| What you will do |
The answer must consist of every line from the entries that holds the word "Next".

(Excerpts from a dataset)
%%

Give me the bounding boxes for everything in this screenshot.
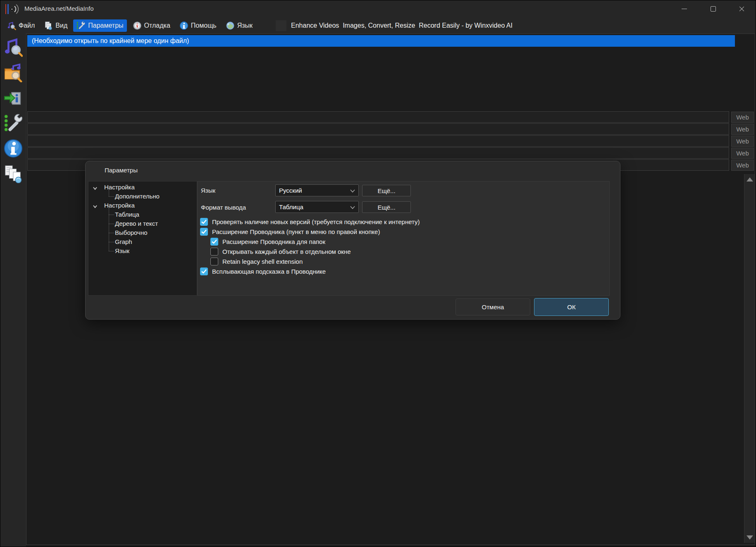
arrow-info-icon: [4, 88, 23, 107]
wrench-options-icon: [4, 114, 23, 133]
tree-item-label: Дерево и текст: [115, 219, 158, 228]
help-info-icon: [179, 21, 188, 30]
minimize-button[interactable]: [675, 0, 694, 17]
list-row[interactable]: [27, 147, 729, 159]
ok-button-label: ОК: [567, 303, 575, 311]
menu-item-debug[interactable]: Отладка: [129, 19, 174, 32]
toolbar-sidebar: [0, 33, 26, 547]
menu-bar: Файл Вид: [0, 17, 756, 33]
export-info-toolbar-button[interactable]: [3, 88, 23, 108]
scroll-down-icon[interactable]: [746, 535, 753, 540]
settings-pane: Язык Русский Ещё... Формат вывода Таблиц…: [197, 181, 610, 296]
checkbox-label: Расширение Проводника для папок: [222, 238, 325, 245]
close-button[interactable]: [732, 0, 751, 17]
options-toolbar-button[interactable]: [3, 113, 23, 133]
placeholder-row[interactable]: (Необходимо открыть по крайней мере один…: [27, 35, 735, 47]
maximize-icon: [711, 6, 716, 12]
scroll-up-icon[interactable]: [746, 177, 753, 182]
dialog-title: Параметры: [105, 167, 138, 174]
output-format-more-button[interactable]: Ещё...: [362, 201, 411, 213]
settings-tree: Настройка Дополнительно Настройка Таблиц…: [88, 181, 197, 296]
open-file-music-icon: [4, 38, 23, 57]
output-format-select[interactable]: Таблица: [275, 201, 359, 213]
compass-icon: [133, 21, 142, 30]
output-format-value: Таблица: [279, 203, 303, 210]
checkbox-icon[interactable]: [210, 248, 218, 256]
tree-item-label: Язык: [115, 246, 129, 256]
list-row[interactable]: [27, 135, 729, 147]
about-toolbar-button[interactable]: [3, 139, 23, 158]
language-more-button[interactable]: Ещё...: [362, 185, 411, 196]
menu-item-file[interactable]: Файл: [4, 19, 38, 32]
checkbox-icon[interactable]: [210, 258, 218, 265]
tree-item-setup-2[interactable]: Настройка: [88, 201, 197, 210]
more-button-label: Ещё...: [377, 187, 395, 194]
tree-item-advanced[interactable]: Дополнительно: [88, 192, 197, 201]
tree-item-custom[interactable]: Выборочно: [88, 228, 197, 237]
view-docs-icon: [44, 21, 53, 30]
checkbox-label: Проверять наличие новых версий (требуетс…: [212, 218, 420, 225]
checkbox-retain-legacy-shell[interactable]: Retain legacy shell extension: [210, 258, 303, 265]
documents-globe-icon: [4, 164, 23, 183]
tree-item-graph[interactable]: Graph: [88, 237, 197, 246]
tree-item-label: Graph: [115, 237, 132, 246]
checkbox-icon[interactable]: [200, 228, 208, 236]
checkbox-open-each-in-window[interactable]: Открывать каждый объект в отдельном окне: [210, 248, 351, 256]
tree-connector: [109, 233, 114, 233]
tree-connector: [109, 251, 114, 251]
ok-button[interactable]: ОК: [534, 298, 609, 316]
tree-connector: [109, 242, 114, 242]
tree-item-setup-1[interactable]: Настройка: [88, 183, 197, 192]
checkbox-explorer-tooltip[interactable]: Всплывающая подсказка в Проводнике: [200, 268, 326, 275]
maximize-button[interactable]: [704, 0, 723, 17]
chevron-down-icon: [350, 187, 355, 194]
cancel-button[interactable]: Отмена: [456, 299, 530, 315]
tree-item-language[interactable]: Язык: [88, 246, 197, 256]
web-button[interactable]: Web: [731, 136, 754, 147]
checkbox-shell-extension-folders[interactable]: Расширение Проводника для папок: [210, 238, 325, 246]
tree-item-tree-and-text[interactable]: Дерево и текст: [88, 219, 197, 228]
language-select[interactable]: Русский: [275, 184, 359, 196]
close-icon: [739, 6, 745, 12]
menu-item-options[interactable]: Параметры: [73, 19, 126, 32]
checkbox-label: Открывать каждый объект в отдельном окне: [222, 248, 351, 255]
web-button[interactable]: Web: [731, 160, 754, 171]
open-folder-toolbar-button[interactable]: [3, 63, 23, 83]
vertical-scrollbar[interactable]: [744, 174, 755, 543]
checkbox-check-updates[interactable]: Проверять наличие новых версий (требуетс…: [200, 218, 420, 226]
menu-item-label: Вид: [55, 22, 67, 29]
list-row[interactable]: [27, 111, 729, 123]
checkbox-label: Всплывающая подсказка в Проводнике: [212, 268, 326, 275]
web-button[interactable]: Web: [731, 112, 754, 123]
menu-item-label: Язык: [237, 22, 253, 29]
list-row[interactable]: [27, 123, 729, 135]
more-button-label: Ещё...: [377, 204, 395, 211]
info-circle-icon: [4, 139, 23, 158]
checkbox-shell-extension[interactable]: Расширение Проводника (пункт в меню по п…: [200, 228, 380, 236]
menu-item-label: Отладка: [144, 22, 170, 29]
tree-connector: [109, 190, 109, 196]
language-label: Язык: [201, 186, 215, 195]
chevron-down-icon: [350, 203, 355, 210]
checkbox-icon[interactable]: [210, 238, 218, 246]
web-button[interactable]: Web: [731, 148, 754, 159]
menu-item-help[interactable]: Помощь: [176, 19, 220, 32]
cancel-button-label: Отмена: [482, 303, 504, 311]
tree-item-table[interactable]: Таблица: [88, 210, 197, 219]
tree-item-label: Таблица: [115, 210, 139, 219]
compare-files-toolbar-button[interactable]: [3, 164, 23, 184]
open-file-toolbar-button[interactable]: [3, 38, 23, 57]
options-dialog: Параметры Настройка Дополнительно Настро…: [85, 161, 620, 320]
web-button[interactable]: Web: [731, 124, 754, 135]
tree-connector: [109, 215, 114, 215]
globe-icon: [226, 21, 235, 30]
menu-item-language[interactable]: Язык: [222, 19, 256, 32]
checkbox-label: Retain legacy shell extension: [222, 258, 303, 265]
checkbox-icon[interactable]: [200, 268, 208, 275]
menu-item-view[interactable]: Вид: [41, 19, 71, 32]
menu-item-label: Помощь: [191, 22, 217, 29]
title-bar: MediaArea.net/MediaInfo: [0, 0, 756, 17]
promo-ad-text[interactable]: Enhance Videos Images, Convert, Resize R…: [291, 22, 513, 29]
checkbox-icon[interactable]: [200, 218, 208, 226]
open-folder-icon: [4, 63, 23, 82]
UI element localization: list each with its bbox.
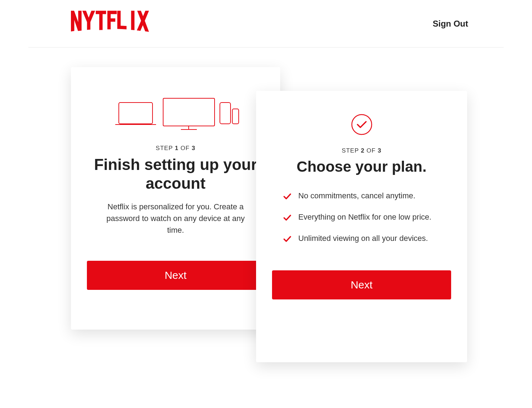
benefit-text: Everything on Netflix for one low price. (298, 212, 431, 223)
step-current: 1 (175, 145, 178, 151)
step-indicator: STEP 1 OF 3 (87, 145, 264, 152)
step-indicator: STEP 2 OF 3 (272, 147, 451, 154)
svg-rect-2 (163, 98, 215, 126)
benefit-item: No commitments, cancel anytime. (283, 191, 440, 203)
content-area: STEP 1 OF 3 Finish setting up your accou… (0, 48, 532, 406)
check-circle-icon (272, 114, 451, 137)
svg-point-7 (352, 115, 372, 134)
sign-out-link[interactable]: Sign Out (433, 19, 468, 29)
step-total: 3 (192, 145, 195, 151)
step-current: 2 (361, 147, 364, 154)
checkmark-icon (283, 235, 292, 245)
step-prefix: STEP (156, 145, 173, 151)
next-button[interactable]: Next (272, 270, 451, 299)
benefit-item: Unlimited viewing on all your devices. (283, 233, 440, 245)
benefits-list: No commitments, cancel anytime. Everythi… (272, 183, 451, 265)
card-title: Choose your plan. (272, 158, 451, 176)
devices-icon (87, 95, 264, 132)
checkmark-icon (283, 192, 292, 203)
card-subtitle: Netflix is personalized for you. Create … (87, 201, 264, 236)
card-title: Finish setting up your account (87, 155, 264, 193)
step-of: OF (367, 147, 376, 154)
svg-rect-6 (232, 109, 239, 124)
step-prefix: STEP (342, 147, 359, 154)
benefit-text: No commitments, cancel anytime. (298, 191, 415, 202)
setup-account-card: STEP 1 OF 3 Finish setting up your accou… (71, 67, 280, 330)
checkmark-icon (283, 213, 292, 224)
step-of: OF (181, 145, 190, 151)
svg-rect-0 (119, 103, 153, 124)
choose-plan-card: STEP 2 OF 3 Choose your plan. No commitm… (256, 91, 467, 362)
header: Sign Out (28, 0, 504, 48)
benefit-text: Unlimited viewing on all your devices. (298, 233, 428, 244)
step-total: 3 (378, 147, 381, 154)
next-button[interactable]: Next (87, 261, 264, 290)
svg-rect-5 (220, 103, 231, 124)
benefit-item: Everything on Netflix for one low price. (283, 212, 440, 224)
netflix-logo[interactable] (71, 11, 149, 37)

%%

| Problem solution |
next-button[interactable]: Next (272, 270, 451, 299)
next-button[interactable]: Next (87, 261, 264, 290)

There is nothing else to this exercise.